Horseracing at Redcar, Sunday 17th July 2022

Back, I think, in 2019 I joined a horseracing syndicate put together via a football message board. It was interesting to get involved with but when I took the job in Moscow it proved less enjoyable to follow from afar and so I gave it up. A couple of years later, there was an option to rejoin. Jen and I were back in the UK by then and so ended up with a twentieth share in a two-year-old that, after a tight vote, was named Ironopolis.

He’s a horse whose grandad won the Derby and is likely to do best at distances around the mile mark. Isla and I have been to see him ride on the gallops a couple of times earlier in the year at his stables at the top of Sutton Bank. Oddly, he declined the carrots that Isla had brought. Maybe we’ll try apples next time.

With him not being bred for the shorter sprints there was little opportunity for him to run early in the flat season. Besides all that, he’s a bit of a late developer and so it was mid-July before he finally made it to a track.
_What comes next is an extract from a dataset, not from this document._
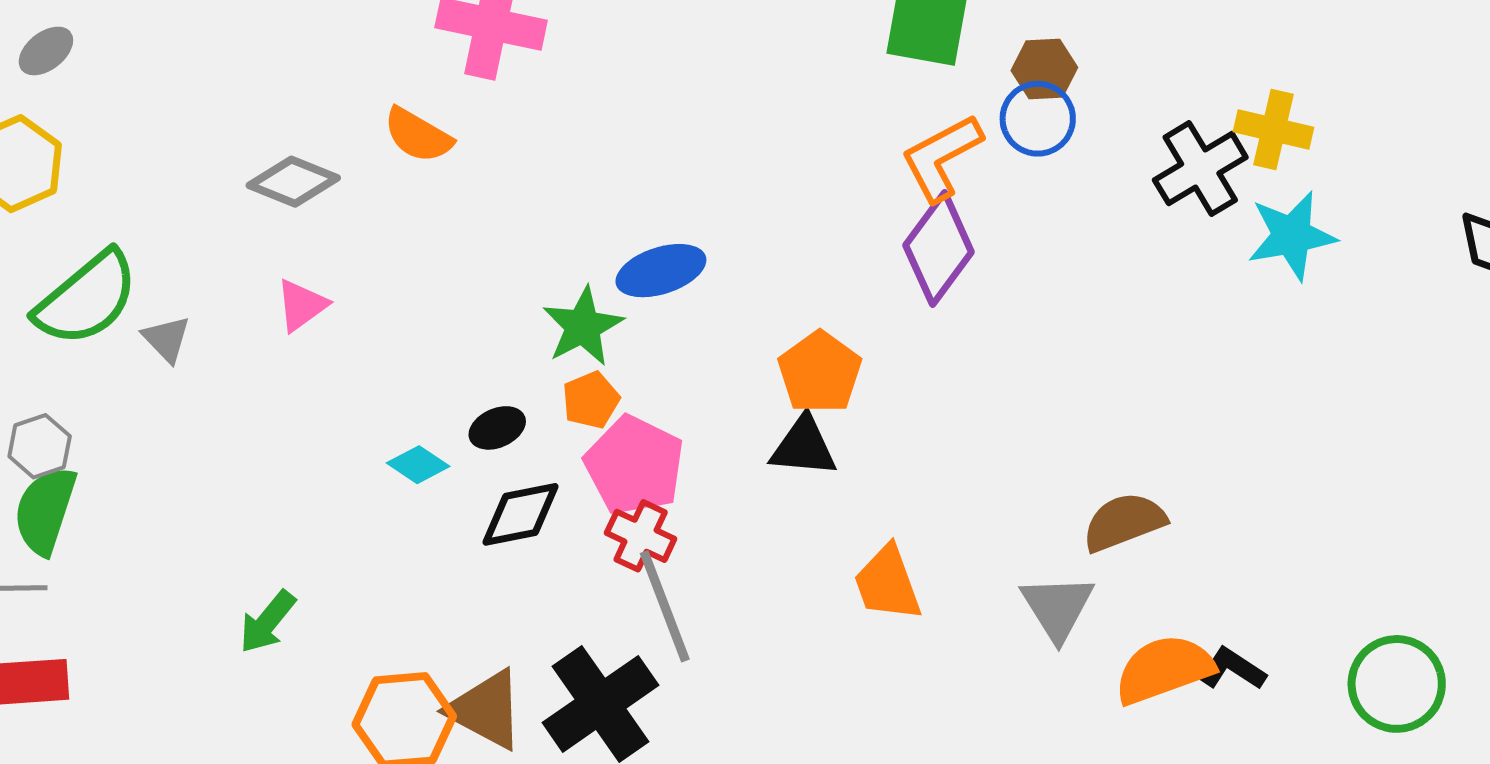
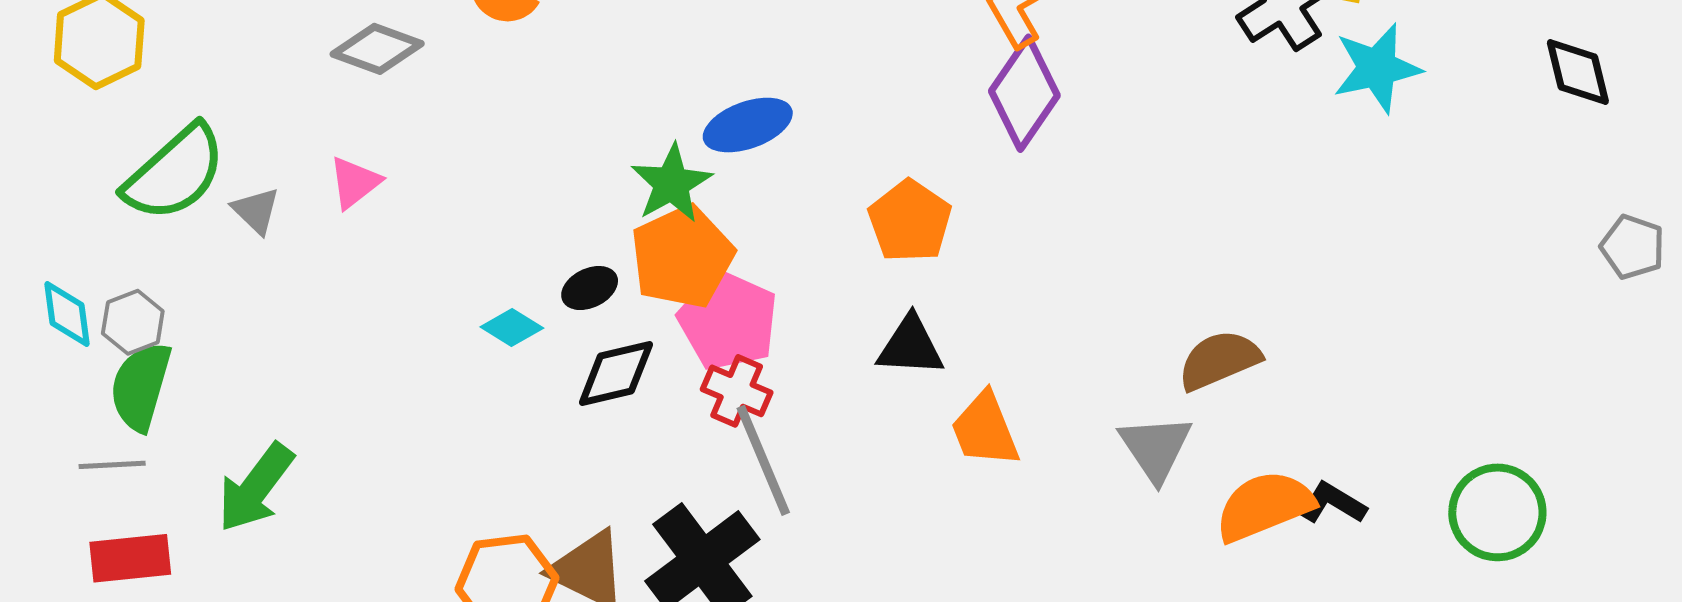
pink triangle: (302, 305) -> (355, 182), moved
orange pentagon: (591, 400) -> (682, 257), size x1.8
black triangle: (804, 447) -> (911, 346), moved
green arrow: (267, 622) -> (256, 488), moved, size x1.4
Jen and I got Owner’s passes and Soph and Isla came along as well to see how he got on. On entering the grandstand at Redcar, Soph and Isla were given free entry by a bloke who had some spare passes. Result.

We watched the first race of the day from the steps at the front of the grandstand and then I made my way over to the Owners and Trainers stand to catch up with the other syndicate members. Some I knew from the stable visits or from the message board, others I was meeting for the first time. The word from the stable was not to expect too much and that this opening outing was primarily intended to get the horse used to the experience of racing. Nevertheless, it was hard not to see it as an opportunity to gauge how he compared to the other horses in his 7f maiden.

He started slowly out of the stalls and was trailing in the opening stages but picked up as the race went on. Once he got into his stride he began overhauling other horses to finish in fourth position and in the prize money. I think he won around four hundred quid for the syndicate kitty which isn’t far off a week’s worth of training fees.

We got a debrief from the jockey and assistant trainer in the parade ring afterwards. The gist of it being that it took the horse a while to realise what he was supposed to be doing and it wasn’t until he went past the horse in second last position that he started racing.

A fast-finishing fourth place was seen by everyone as a very pleasing outcome for a first race. Hopefully he’ll be back on the track again before too long to gain some more experience.